My NIH/NIAID R01 (AI59694) that supports our development of algorithms and software for detecting and characterizing gene-gene interactions has been renewed for four years of funding. The abstract and specific aims are below.
Infectious bioterrorism agents such as smallpox and anthrax represent a critical public health concern. Important goals of biodefense research include the development of predictors of pathogenicity of bioterrorism agents for rapid response and the prediction of clinical outcomes such as adverse events following vaccination. Our success in these biodefense endeavors will depend critically on the bioinformatics methods and software that are available for making sense of high-dimensional data generated by technologies such as DNA microarrays and mass spectrometry. The goal of this research program is to continue the development, evaluation, distribution and support of our successful open-source Multifactor Dimensionality Reduction (MDR) software package for identifying combinations of genetic and environmental predictors of clinically important biodefense outcomes. We will first evaluate new methods from our research group and those that have been proposed by other research groups and assess the best approaches for inclusion in new versions of the MDR software (AIM 1). The inclusion of new methods such as stochastic search algorithms for genome-wide analysis and linear models for continuous endpoints will ensure that the MDR software stays on the cutting edge. Second, we propose to develop a web server that biodefense researchers can use as a source of expert knowledge in the form of gene weights that are generated from biochemical pathways, Gene Ontology (GO), chromosomal location and protein-protein interactions, for example (AIM 2). Expert knowledge files generated by the web server will be used by the MDR software to prioritize single nucleotide polymorphisms (SNPs) for interaction analysis in genome-wide association studies or GWAS. These additions will ensure that MDR is ready for application to GWAS that are now commonplace. We will then apply these methods to GWAS data from an ongoing study of adverse events following vaccination for smallpox (AIM 3). Finally, we will identify opportunities to address other important bioterrorism research questions with our software that are consistent with the research objectives of the NIAID/NIH (AIM 4). All bioinformatics methods and tools will be provided in a timely manner for free as open-source software.

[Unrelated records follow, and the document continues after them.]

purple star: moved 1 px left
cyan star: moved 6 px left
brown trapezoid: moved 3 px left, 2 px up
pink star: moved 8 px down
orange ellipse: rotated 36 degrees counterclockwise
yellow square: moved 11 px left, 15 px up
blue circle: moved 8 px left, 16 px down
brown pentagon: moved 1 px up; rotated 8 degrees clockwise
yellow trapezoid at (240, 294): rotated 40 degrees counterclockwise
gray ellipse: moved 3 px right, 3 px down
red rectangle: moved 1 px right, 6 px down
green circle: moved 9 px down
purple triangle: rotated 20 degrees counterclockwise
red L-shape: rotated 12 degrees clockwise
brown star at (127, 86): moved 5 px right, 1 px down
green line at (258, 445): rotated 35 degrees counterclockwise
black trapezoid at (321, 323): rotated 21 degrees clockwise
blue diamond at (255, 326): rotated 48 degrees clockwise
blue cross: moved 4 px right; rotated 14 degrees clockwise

AIM 1. Develop, extend, evaluate, distribute and support the open-source Multifactor Dimensionality Reduction (MDR) software package for the identification, characterization and interpretation of gene-gene interactions that are associated with discrete clinical outcomes such as adverse events following vaccination for smallpox. We propose in the next phase of this biodefense research program to extend, improve and update the MDR software package by adding new MDR-related algorithms from our research group and from other research groups. We will evaluate newly developed algorithms and then assess each for inclusion in a new version of the MDR software package. This will ensure the MDR software stays on the cutting edge and is ready for genome-wide genetic analysis.
AIM 2. Develop and make available a web server for weighting SNPs and genes using expert knowledge in the form of biochemical pathways, Gene Ontology (GO), chromosomal location and protein-protein interactions for use by the MDR software to prioritize SNPs for interaction analysis in genome-wide association studies (GWAS). This new resource will provide biodefense researchers an easy to use web interface for selecting a source of expert knowledge (e.g. GO) and the appropriate weights for each gene that can then be loaded in MDR and used to prioritize SNPs for interaction analysis.

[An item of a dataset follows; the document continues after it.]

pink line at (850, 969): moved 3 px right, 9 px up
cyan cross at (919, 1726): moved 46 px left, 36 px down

AIM 3. Apply MDR to a genome-wide association study (GWAS) of adverse events following smallpox vaccination. We will apply these software packages and methods to a GWAS of adverse events following vaccination for smallpox that includes approximately 500,000 SNPs measured using the Illumina BeadArray platform in a detection sample of 103 volunteers and a replication sample of 60 volunteers that are part of an ongoing NIAID/NIH-sponsored trial to evaluate the Aventis Pasteur Smallpox Vaccine (APSV).
AIM 4. Explore other important biodefense applications of MDR. We will extend the range of MDR applications by applying these methods to other problems such as the prediction of pathogenicity of different Variola virus isolates, the prediction of metabolic features of bacteria using DNA sequence information and the prediction of human immune response endpoints. These new applications will play an important role in the refinement of our methods and software to ensure they are of general use to the biodefense research community and the broader biomedical research community.